A baby? She couldn’t have a baby. Douglas had left her. She was supposed to be finding a husband and getting married and wearing a white moiré wedding dress by Victor Stiebel with a chapel-length veil and carrying a bouquet of white eucharis and lily of the valley.
A baby. No, she couldn’t. Diana hung up the phone without saying anything more to Helen.
If she didn’t talk about it, it wasn’t happening, she told herself.
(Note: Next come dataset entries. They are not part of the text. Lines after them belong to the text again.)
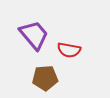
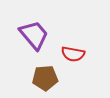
red semicircle: moved 4 px right, 4 px down
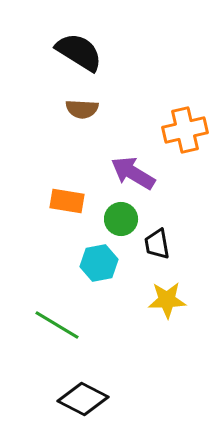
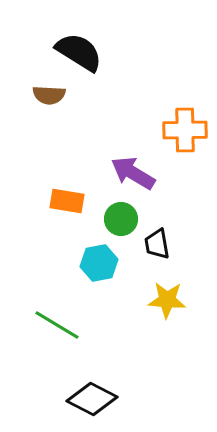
brown semicircle: moved 33 px left, 14 px up
orange cross: rotated 12 degrees clockwise
yellow star: rotated 6 degrees clockwise
black diamond: moved 9 px right
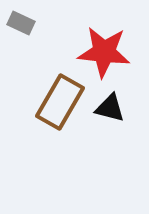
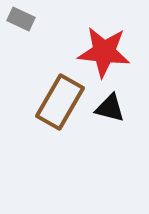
gray rectangle: moved 4 px up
Her mother appeared in the hallway. ‘Diana, why are you sitting there as though you don’t have things to do?’
Diana stood up. ‘What do I have to do, Mother? Tell me, please. I would love something to do. A job, studying at university, a task – anything would be a pleasure over sitting here waiting for my life to start.’
Her mother’s mouth dropped open. ‘Diana, you have never spoken to me like that before. What’s happened to you?’
‘Nothing’s happened to me. That’s the problem, Mother. I’m bored, I’m so bored I could die. I need an adventure. I need to see Europe, see the world, ride a motorbike.’
‘Ride a motorbike? Diana, what’s happened to you? Are you ill?’ She called out: ‘Edward, Diana is unwell.’
‘I’m not unwell,’ said Diana. ‘I just hate it here.’ And with that she turned and ran upstairs to her room.
She lay on her bed and closed her eyes, willing everything to go back to how it was before.
A few moments later her mother knocked at her door and opened it slowly, as though afraid that Diana would throw something at her.
‘Diana, I have spoken to your father, and he suggested I take you to Europe for the summer next year. We can go before the Moongate Festival and be back in time for the exciting event. That’s something to look forward to, isn’t it?’